Juro que não há nenhuma grandeza ou poder que não emulem os da terra,
Não pode haver nenhuma teoria de importância a menos que ela corrobore a teoria da
terra,
Nenhuma política, canção, religião, comportamento, ou outra coisa, é de importância, a
menos que se compare com a amplitude da terra,
A menos que encare a exatidão, vitalidade, imparcialidade, retidão da terra.

Juro que começo a ver o amor com mais doces espasmos que aquele que corresponde
amor,
É aquele que se contém, que nunca convida e nunca recusa.

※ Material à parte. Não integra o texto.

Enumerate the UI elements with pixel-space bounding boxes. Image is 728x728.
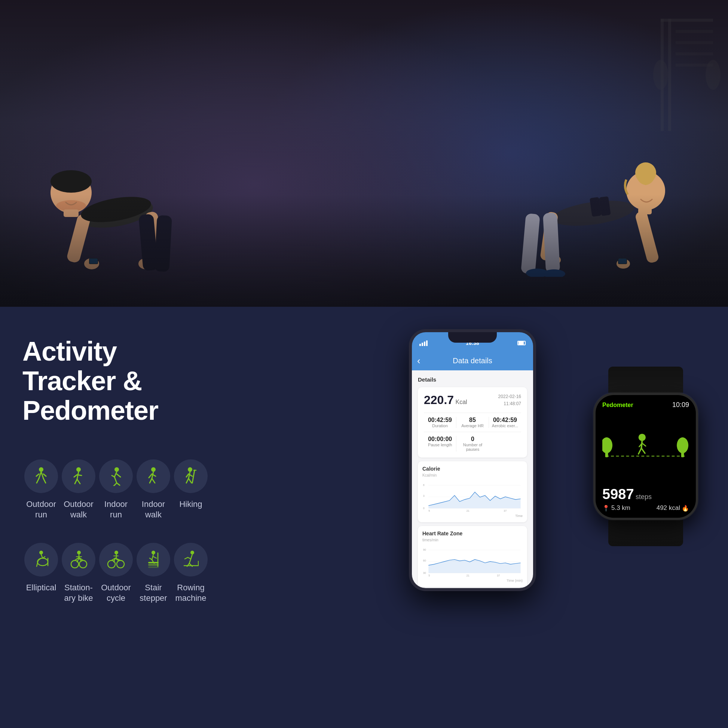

Juro que começo a ver pouco ou nada em palavras audíveis,


Tudo se funde para a apresentação dos significados não ditos da terra,
Em direção àquele que canta as canções do corpo e das verdades da terra,
Em direção àquele que faz os dicionários de palavras que a impressão não pode tocar.

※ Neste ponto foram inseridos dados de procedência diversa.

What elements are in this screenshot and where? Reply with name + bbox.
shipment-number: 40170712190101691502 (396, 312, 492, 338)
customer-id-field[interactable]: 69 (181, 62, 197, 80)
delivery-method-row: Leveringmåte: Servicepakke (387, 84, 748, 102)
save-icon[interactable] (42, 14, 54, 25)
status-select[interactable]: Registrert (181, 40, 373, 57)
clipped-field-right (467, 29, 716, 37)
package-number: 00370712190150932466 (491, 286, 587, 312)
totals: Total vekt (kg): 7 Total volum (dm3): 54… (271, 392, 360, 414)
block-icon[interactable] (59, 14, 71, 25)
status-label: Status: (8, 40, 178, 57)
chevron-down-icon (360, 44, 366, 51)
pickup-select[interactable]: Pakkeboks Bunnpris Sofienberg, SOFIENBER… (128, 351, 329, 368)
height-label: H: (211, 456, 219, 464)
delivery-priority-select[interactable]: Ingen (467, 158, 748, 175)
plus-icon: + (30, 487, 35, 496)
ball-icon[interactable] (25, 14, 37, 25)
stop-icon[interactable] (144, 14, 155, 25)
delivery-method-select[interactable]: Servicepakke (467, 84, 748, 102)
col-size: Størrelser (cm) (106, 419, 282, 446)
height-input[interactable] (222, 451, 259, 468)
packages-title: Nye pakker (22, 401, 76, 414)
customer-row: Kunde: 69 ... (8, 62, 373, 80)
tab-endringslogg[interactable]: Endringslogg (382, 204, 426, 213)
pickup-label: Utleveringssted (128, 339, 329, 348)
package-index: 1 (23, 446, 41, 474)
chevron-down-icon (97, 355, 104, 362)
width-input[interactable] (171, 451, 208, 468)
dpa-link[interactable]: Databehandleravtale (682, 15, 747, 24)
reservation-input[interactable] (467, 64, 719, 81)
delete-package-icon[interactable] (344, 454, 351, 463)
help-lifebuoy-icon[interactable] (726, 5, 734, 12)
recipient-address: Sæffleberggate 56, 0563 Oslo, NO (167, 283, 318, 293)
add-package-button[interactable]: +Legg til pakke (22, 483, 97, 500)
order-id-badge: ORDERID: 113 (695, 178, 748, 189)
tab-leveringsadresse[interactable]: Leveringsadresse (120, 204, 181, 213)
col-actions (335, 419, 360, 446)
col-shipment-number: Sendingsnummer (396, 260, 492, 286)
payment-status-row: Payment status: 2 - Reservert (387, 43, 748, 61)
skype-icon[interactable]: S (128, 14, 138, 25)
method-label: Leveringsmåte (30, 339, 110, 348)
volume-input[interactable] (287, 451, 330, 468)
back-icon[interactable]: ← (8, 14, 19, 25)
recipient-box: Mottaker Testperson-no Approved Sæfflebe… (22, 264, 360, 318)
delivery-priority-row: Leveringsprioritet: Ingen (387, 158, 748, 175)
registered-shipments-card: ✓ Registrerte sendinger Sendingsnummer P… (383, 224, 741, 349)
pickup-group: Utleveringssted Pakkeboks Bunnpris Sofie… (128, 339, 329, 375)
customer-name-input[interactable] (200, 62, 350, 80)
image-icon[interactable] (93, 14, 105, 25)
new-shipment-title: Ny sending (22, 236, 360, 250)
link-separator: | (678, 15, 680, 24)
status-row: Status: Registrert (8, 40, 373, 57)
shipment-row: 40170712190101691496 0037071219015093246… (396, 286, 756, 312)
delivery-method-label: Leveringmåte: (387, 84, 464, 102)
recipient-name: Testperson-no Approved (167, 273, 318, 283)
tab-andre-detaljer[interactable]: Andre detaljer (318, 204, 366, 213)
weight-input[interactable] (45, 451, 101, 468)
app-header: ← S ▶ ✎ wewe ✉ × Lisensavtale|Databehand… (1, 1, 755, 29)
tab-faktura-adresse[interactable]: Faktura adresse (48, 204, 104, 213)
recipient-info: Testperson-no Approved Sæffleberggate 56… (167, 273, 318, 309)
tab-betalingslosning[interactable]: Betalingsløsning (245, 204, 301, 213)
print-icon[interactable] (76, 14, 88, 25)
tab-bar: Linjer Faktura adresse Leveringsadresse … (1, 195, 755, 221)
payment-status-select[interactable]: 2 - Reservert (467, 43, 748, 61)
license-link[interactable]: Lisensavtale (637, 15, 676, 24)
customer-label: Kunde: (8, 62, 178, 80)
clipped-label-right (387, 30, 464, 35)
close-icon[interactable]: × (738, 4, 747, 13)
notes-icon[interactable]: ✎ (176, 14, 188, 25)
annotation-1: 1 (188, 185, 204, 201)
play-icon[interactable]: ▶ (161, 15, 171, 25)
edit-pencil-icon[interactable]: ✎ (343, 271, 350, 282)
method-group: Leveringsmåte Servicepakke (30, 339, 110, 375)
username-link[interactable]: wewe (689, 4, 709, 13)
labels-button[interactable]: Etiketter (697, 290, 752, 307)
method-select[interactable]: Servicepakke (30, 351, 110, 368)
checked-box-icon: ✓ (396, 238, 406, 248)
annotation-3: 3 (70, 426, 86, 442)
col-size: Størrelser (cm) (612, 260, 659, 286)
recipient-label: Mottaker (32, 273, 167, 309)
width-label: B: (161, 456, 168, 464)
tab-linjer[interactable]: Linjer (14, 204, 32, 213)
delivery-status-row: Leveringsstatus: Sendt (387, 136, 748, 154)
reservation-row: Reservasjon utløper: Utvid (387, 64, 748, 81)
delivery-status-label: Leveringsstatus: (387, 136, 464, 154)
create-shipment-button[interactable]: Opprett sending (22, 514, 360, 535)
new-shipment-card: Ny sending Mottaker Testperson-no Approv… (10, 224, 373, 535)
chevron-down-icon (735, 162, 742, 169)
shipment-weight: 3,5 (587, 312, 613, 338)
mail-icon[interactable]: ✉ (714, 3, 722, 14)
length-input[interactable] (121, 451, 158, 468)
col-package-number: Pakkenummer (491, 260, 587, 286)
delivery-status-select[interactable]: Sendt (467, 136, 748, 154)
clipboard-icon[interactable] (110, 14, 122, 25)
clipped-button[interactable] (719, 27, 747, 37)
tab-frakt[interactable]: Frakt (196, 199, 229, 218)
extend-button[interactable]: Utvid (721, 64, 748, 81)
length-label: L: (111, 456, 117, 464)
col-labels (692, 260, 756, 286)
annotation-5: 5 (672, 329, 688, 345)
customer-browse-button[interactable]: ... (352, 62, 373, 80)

Juro que vejo o que é melhor do que contar o melhor,


É sempre manter o melhor inaudito.

Quando empreendo contar o melhor descubro que não posso,


Minha língua é ineficaz em suas bases,
Minha respiração não será obediente a seus órgãos,
Eu me torno um homem mudo.

O melhor da terra não pode ser contado de qualquer forma, tudo ou qualquer coisa é
melhor,
Não é o que antecipaste, é mais barato, mais fácil, mais próximo,
As coisas não são dispensadas dos lugares que tinham antes,
A terra é tão positiva e direta quanto era antes,
Fatos, religiões, melhorias, política, negócios, são tão reais quanto antes,
Mas a alma também é real, ela também é positiva e direta,
Nenhum raciocínio, nenhuma prova a estabeleceu,
Crescimento inegável a estabeleceu.

4
Estes para ecoar os tons das almas e as frases das almas,
(Se eles não ecoassem as frases das almas o que seriam eles então?
Se eles não tivessem referência a ti em especial o que seriam eles então?)

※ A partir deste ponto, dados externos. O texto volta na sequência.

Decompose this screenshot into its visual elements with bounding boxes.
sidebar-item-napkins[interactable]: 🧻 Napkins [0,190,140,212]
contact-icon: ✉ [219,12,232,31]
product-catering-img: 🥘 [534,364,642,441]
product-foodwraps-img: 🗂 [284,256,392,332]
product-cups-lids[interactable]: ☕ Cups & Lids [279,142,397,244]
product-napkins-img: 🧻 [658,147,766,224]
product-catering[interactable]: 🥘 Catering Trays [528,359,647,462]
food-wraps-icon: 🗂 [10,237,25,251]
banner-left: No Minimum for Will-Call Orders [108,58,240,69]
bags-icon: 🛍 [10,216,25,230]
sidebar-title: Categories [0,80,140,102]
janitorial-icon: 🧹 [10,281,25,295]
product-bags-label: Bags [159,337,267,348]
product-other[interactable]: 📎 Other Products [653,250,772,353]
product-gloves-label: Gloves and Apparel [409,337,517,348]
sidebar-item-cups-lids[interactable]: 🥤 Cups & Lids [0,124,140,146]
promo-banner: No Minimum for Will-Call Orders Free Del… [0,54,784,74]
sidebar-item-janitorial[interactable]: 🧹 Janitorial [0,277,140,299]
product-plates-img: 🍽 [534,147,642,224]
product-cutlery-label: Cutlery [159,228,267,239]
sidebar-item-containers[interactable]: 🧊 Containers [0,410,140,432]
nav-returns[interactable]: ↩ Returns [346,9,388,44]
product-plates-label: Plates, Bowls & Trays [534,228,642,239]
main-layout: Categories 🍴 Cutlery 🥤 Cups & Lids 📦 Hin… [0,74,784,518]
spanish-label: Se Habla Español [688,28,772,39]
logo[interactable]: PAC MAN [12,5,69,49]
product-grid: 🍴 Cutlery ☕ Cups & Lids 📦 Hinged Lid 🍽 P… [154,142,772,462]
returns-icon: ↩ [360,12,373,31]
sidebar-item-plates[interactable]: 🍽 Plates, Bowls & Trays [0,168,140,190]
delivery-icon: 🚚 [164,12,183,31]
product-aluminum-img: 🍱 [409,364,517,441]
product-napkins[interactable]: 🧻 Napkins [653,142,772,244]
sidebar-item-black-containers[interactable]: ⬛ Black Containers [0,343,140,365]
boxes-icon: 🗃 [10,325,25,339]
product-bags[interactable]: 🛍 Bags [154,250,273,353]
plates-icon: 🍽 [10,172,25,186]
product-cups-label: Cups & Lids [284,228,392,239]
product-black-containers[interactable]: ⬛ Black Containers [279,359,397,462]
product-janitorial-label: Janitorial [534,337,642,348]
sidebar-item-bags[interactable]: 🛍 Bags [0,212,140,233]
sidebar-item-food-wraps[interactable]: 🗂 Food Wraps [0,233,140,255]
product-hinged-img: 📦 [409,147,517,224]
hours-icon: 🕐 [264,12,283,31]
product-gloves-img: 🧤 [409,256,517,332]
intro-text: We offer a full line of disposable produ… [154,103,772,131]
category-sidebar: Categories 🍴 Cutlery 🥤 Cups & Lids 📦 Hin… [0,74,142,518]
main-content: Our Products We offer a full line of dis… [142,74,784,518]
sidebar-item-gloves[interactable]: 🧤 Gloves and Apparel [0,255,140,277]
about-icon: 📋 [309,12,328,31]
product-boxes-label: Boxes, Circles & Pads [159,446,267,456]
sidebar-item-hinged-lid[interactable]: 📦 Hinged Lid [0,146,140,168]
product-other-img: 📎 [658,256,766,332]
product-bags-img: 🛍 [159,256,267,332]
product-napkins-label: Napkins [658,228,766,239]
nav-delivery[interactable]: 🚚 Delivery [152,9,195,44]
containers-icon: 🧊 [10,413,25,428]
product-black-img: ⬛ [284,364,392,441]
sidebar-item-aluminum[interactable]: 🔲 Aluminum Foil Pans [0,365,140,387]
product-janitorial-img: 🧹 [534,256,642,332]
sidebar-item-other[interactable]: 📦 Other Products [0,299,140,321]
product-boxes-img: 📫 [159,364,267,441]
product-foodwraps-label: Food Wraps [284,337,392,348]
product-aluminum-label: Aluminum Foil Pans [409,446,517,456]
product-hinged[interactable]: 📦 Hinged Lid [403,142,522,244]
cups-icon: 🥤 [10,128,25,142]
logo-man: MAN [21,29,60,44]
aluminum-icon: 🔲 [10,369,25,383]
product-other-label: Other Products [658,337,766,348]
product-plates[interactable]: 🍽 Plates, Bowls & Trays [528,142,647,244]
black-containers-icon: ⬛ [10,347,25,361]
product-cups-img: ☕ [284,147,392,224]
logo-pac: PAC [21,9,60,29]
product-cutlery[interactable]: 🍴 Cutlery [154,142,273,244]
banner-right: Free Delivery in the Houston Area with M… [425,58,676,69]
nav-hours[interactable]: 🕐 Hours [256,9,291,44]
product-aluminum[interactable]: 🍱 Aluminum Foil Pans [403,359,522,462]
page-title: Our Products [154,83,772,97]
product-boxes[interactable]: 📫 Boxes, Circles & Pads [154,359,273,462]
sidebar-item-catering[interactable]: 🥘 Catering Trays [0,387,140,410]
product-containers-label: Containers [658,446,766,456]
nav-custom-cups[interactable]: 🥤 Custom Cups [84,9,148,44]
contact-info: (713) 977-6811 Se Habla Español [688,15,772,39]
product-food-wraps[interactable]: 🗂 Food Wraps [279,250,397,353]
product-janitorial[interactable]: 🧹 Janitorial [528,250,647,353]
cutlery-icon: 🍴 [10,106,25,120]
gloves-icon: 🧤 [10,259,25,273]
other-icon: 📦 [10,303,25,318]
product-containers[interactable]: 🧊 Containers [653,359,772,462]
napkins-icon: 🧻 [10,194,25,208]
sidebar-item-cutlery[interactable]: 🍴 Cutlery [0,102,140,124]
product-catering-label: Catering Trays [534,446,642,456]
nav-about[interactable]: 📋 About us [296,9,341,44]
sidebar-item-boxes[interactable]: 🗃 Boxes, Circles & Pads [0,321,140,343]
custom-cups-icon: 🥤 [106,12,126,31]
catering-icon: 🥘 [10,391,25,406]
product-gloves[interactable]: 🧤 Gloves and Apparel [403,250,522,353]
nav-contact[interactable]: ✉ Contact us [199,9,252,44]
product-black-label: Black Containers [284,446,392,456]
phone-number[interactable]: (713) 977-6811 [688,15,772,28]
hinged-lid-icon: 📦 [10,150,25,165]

Juro que nunca doravante terei algo a ver com a fé que conta o melhor,
Terei a ver só com aquela fé que deixa o melhor inaudito.

Falai, falantes! cantai, cantores!


Sondai! moldai! empilhai as palavras da terra!
Trabalhai, era após era, nada será perdido,
Pode ter que esperar muito, mas entrará certamente em uso,
Quando os materiais estiverem todos preparados e prontos, os arquitetos aparecerão.

Juro que os arquitetos aparecerão sem falta,


Vos juro que eles vos entenderão e justificarão,
O maior entre eles será aquele que vos conhece melhor, e inclui tudo e é fiel a tudo,
Ele e os demais não vos esquecerão, eles perceberão que vós não sois um tiquinho
menos que eles,
Vós sereis plenamente glorificados neles.